• _WORK TASK_: Only the lines from the one that includes "List every element" through the last line below belong in the reply, copied exactly and without pictures.

• _STORED DATA_:

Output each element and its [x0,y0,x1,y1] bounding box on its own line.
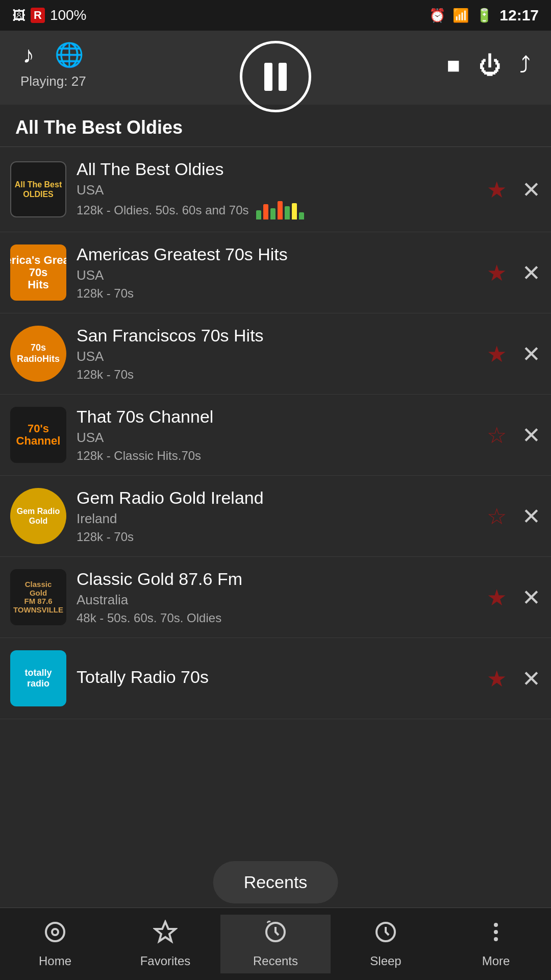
status-bar: 🖼 R 100% ⏰ 📶 🔋 12:17 [0,0,551,31]
battery-count: 100% [50,7,87,23]
status-left: 🖼 R 100% [12,7,87,23]
station-info: Totally Radio 70s [77,667,477,690]
station-item[interactable]: totally radioTotally Radio 70s★✕ [0,638,551,719]
station-name: Totally Radio 70s [77,667,477,687]
home-nav-icon [43,920,67,950]
station-country: USA [77,430,477,446]
globe-icon[interactable]: 🌐 [55,41,84,68]
station-info: All The Best OldiesUSA128k - Oldies. 50s… [77,159,477,219]
battery-icon: 🔋 [476,8,492,23]
station-country: USA [77,182,477,198]
station-name: Gem Radio Gold Ireland [77,488,477,508]
station-info: Gem Radio Gold IrelandIreland128k - 70s [77,488,477,544]
station-logo: totally radio [10,650,66,706]
remove-button[interactable]: ✕ [522,177,541,203]
favorite-button[interactable]: ☆ [487,503,507,529]
station-meta: 128k - 70s [77,286,477,301]
recents-nav-icon [263,920,288,950]
station-name: All The Best Oldies [77,159,477,179]
station-actions: ★✕ [487,260,541,286]
station-item[interactable]: Classic Gold FM 87.6 TOWNSVILLEClassic G… [0,557,551,638]
station-actions: ★✕ [487,666,541,692]
station-meta: 128k - 70s [77,530,477,544]
app-icon: R [31,8,45,23]
more-nav-label: More [482,954,510,968]
station-list: All The Best OLDIESAll The Best OldiesUS… [0,147,551,719]
station-actions: ★✕ [487,177,541,203]
wifi-icon: 📶 [453,8,469,23]
svg-point-6 [494,930,498,934]
station-country: Ireland [77,511,477,527]
remove-button[interactable]: ✕ [522,503,541,529]
station-item[interactable]: America's Greatest 70s HitsAmericas Grea… [0,232,551,313]
svg-point-0 [46,923,64,941]
station-logo: 70's Channel [10,407,66,463]
favorite-button[interactable]: ★ [487,177,507,203]
player-left-controls: ♪ 🌐 Playing: 27 [20,41,86,89]
station-country: Australia [77,592,477,608]
favorite-button[interactable]: ★ [487,341,507,367]
favorites-nav-icon [153,920,178,950]
station-logo: America's Greatest 70s Hits [10,244,66,301]
station-name: Classic Gold 87.6 Fm [77,569,477,589]
station-item[interactable]: 70's ChannelThat 70s ChannelUSA128k - Cl… [0,395,551,476]
station-info: Americas Greatest 70s HitsUSA128k - 70s [77,244,477,301]
equalizer-bars [256,201,304,219]
home-nav-label: Home [39,954,71,968]
status-right: ⏰ 📶 🔋 12:17 [429,7,539,24]
station-name: Americas Greatest 70s Hits [77,244,477,264]
recents-tooltip: Recents [213,861,338,903]
player-right-controls: ■ ⏻ ⤴ [446,53,531,78]
station-actions: ★✕ [487,341,541,367]
player-header: ♪ 🌐 Playing: 27 ■ ⏻ ⤴ [0,31,551,105]
station-meta: 128k - 70s [77,368,477,382]
nav-item-favorites[interactable]: Favorites [110,915,220,973]
station-logo: Gem Radio Gold [10,488,66,544]
remove-button[interactable]: ✕ [522,422,541,448]
more-nav-icon [484,920,508,950]
station-name: That 70s Channel [77,407,477,427]
remove-button[interactable]: ✕ [522,666,541,692]
station-actions: ☆✕ [487,422,541,448]
recents-nav-label: Recents [253,954,298,968]
remove-button[interactable]: ✕ [522,260,541,286]
station-info: San Franciscos 70s HitsUSA128k - 70s [77,326,477,382]
station-name: San Franciscos 70s Hits [77,326,477,346]
station-meta: 128k - Oldies. 50s. 60s and 70s [77,201,477,219]
stop-button[interactable]: ■ [446,53,460,78]
station-item[interactable]: Gem Radio GoldGem Radio Gold IrelandIrel… [0,476,551,557]
power-button[interactable]: ⏻ [479,53,501,78]
music-note-icon[interactable]: ♪ [22,41,34,68]
bottom-navigation: HomeFavoritesRecentsSleepMore [0,908,551,980]
favorites-nav-label: Favorites [140,954,191,968]
pause-button[interactable] [240,41,311,112]
sleep-nav-icon [373,920,398,950]
nav-item-more[interactable]: More [441,915,551,973]
time-display: 12:17 [499,7,539,24]
share-button[interactable]: ⤴ [519,53,531,78]
photo-icon: 🖼 [12,8,26,23]
station-actions: ☆✕ [487,503,541,529]
favorite-button[interactable]: ★ [487,584,507,610]
favorite-button[interactable]: ☆ [487,422,507,448]
station-actions: ★✕ [487,584,541,610]
svg-point-1 [52,929,58,935]
playing-status: Playing: 27 [20,74,86,89]
favorite-button[interactable]: ★ [487,666,507,692]
sleep-nav-label: Sleep [370,954,401,968]
svg-point-5 [494,923,498,927]
svg-point-7 [494,937,498,941]
nav-item-sleep[interactable]: Sleep [331,915,441,973]
remove-button[interactable]: ✕ [522,341,541,367]
station-item[interactable]: All The Best OLDIESAll The Best OldiesUS… [0,147,551,232]
pause-icon [264,63,287,91]
favorite-button[interactable]: ★ [487,260,507,286]
nav-item-recents[interactable]: Recents [220,915,331,973]
nav-item-home[interactable]: Home [0,915,110,973]
station-item[interactable]: 70s RadioHitsSan Franciscos 70s HitsUSA1… [0,313,551,395]
station-meta: 48k - 50s. 60s. 70s. Oldies [77,611,477,625]
station-logo: Classic Gold FM 87.6 TOWNSVILLE [10,569,66,625]
station-country: USA [77,267,477,283]
remove-button[interactable]: ✕ [522,584,541,610]
station-info: Classic Gold 87.6 FmAustralia48k - 50s. … [77,569,477,625]
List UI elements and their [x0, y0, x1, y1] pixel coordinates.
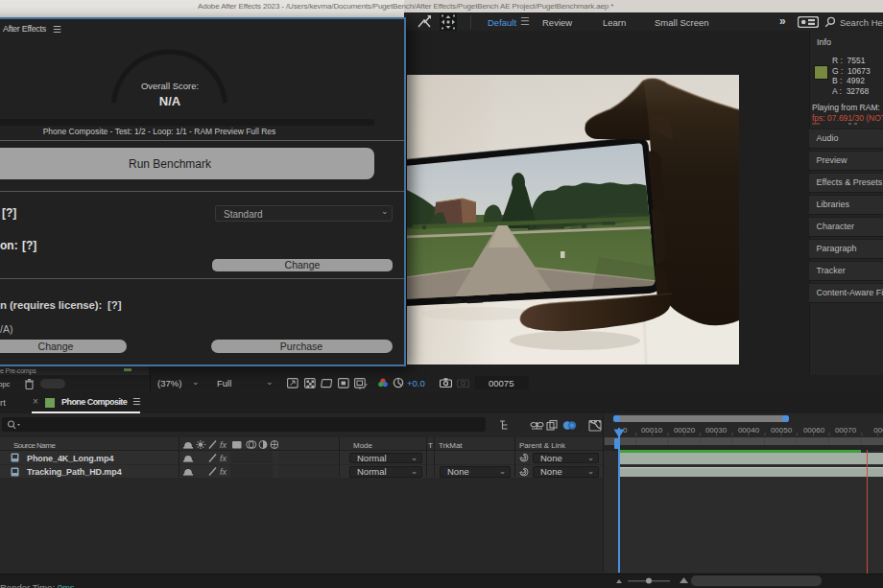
svg-text:fx: fx — [220, 467, 227, 477]
svg-text:fx: fx — [220, 454, 227, 463]
svg-text:fx: fx — [220, 440, 227, 450]
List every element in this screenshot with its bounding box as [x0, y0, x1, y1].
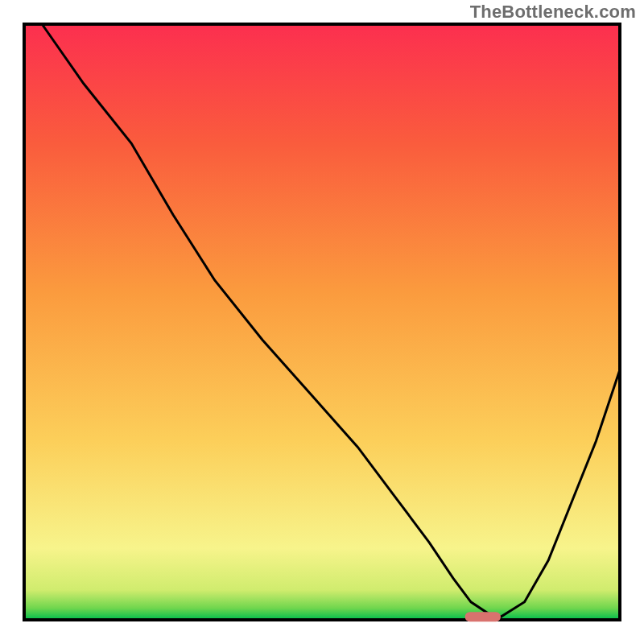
- optimal-marker: [465, 612, 501, 621]
- watermark-text: TheBottleneck.com: [470, 2, 636, 23]
- gradient-background: [24, 24, 620, 620]
- chart-container: TheBottleneck.com: [0, 0, 644, 644]
- bottleneck-chart: [0, 0, 644, 644]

• _RESULT_:
List every element in this screenshot with its bounding box as [x0, y0, x1, y1].
- optimal-marker: [465, 612, 501, 621]
- watermark-text: TheBottleneck.com: [470, 2, 636, 23]
- gradient-background: [24, 24, 620, 620]
- chart-container: TheBottleneck.com: [0, 0, 644, 644]
- bottleneck-chart: [0, 0, 644, 644]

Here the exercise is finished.